Problem description
Your answer must be an exact retyping of the line containing "Como una excelente oportunidad" and every line after it through the end of the records below, with no pictures and nothing else.
========================================================================
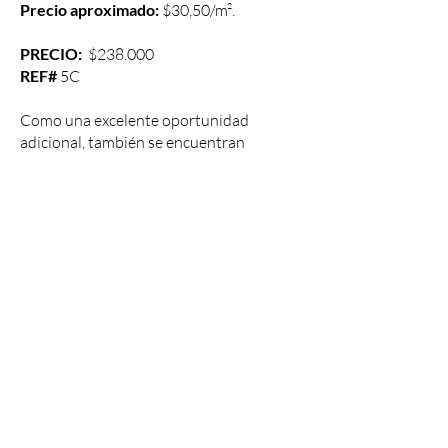
Precio aproximado:
$30,50/m².
PRECIO:
$238.000
REF#
5C
Como una excelente oportunidad
adicional, también se encuentran
disponibles 4 lotes cercanos con
características similares, ideales para
ampliar el proyecto, invertir en conjunto
o desarrollar un espacio más amplio y
privado. Las propiedades disponibles
son las siguientes:
5B
5D
5E
Datos de la Propiedad
Precio de venta: $238.000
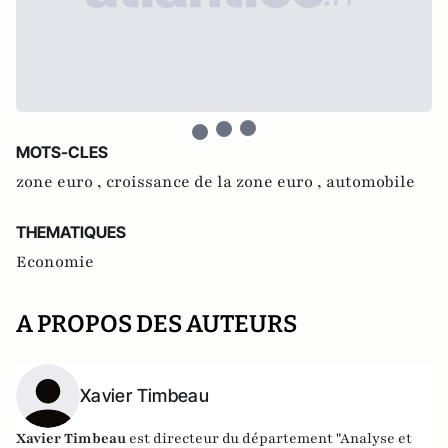
MOTS-CLES
zone euro ,
croissance de la zone euro ,
automobile
THEMATIQUES
Economie
A PROPOS DES AUTEURS
Xavier Timbeau
Xavier Timbeau
est directeur du département "Analyse et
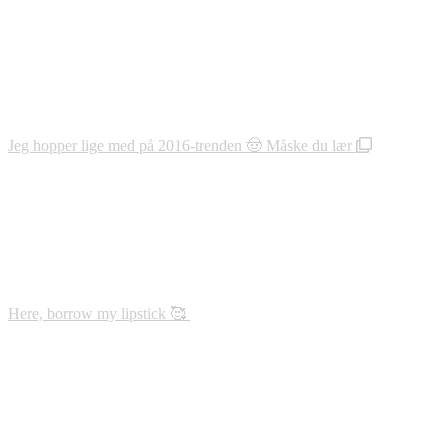
Jeg hopper lige med på 2016-trenden 🤠 Måske du lær
Here, borrow my lipstick 🥰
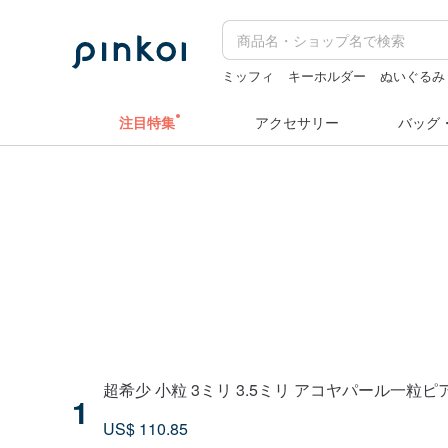
ミッフィ
キーホルダー
ぬいぐるみ
pion
台湾
注目特集
アクセサリー
バッグ
超希少 小粒 3ミリ 3.5ミリ アコヤパール一粒ピアス 
1
US$ 110.85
========================================================================
Result of the exercise
Como una excelente oportunidad
adicional, también se encuentran
disponibles 4 lotes cercanos con
características similares, ideales para
ampliar el proyecto, invertir en conjunto
o desarrollar un espacio más amplio y
privado. Las propiedades disponibles
son las siguientes:
5B
5D
5E
Datos de la Propiedad
Precio de venta: $238.000
MOTS-CLES
zone euro ,
croissance de la zone euro ,
automobile
THEMATIQUES
Economie
A PROPOS DES AUTEURS
Xavier Timbeau
Xavier Timbeau
est directeur du département "Analyse et
Jeg hopper lige med på 2016-trenden 🤠 Måske du lær
Here, borrow my lipstick 🥰
ミッフィ
キーホルダー
ぬいぐるみ
pion
台湾
注目特集
アクセサリー
バッグ
超希少 小粒 3ミリ 3.5ミリ アコヤパール一粒ピアス 
1
US$ 110.85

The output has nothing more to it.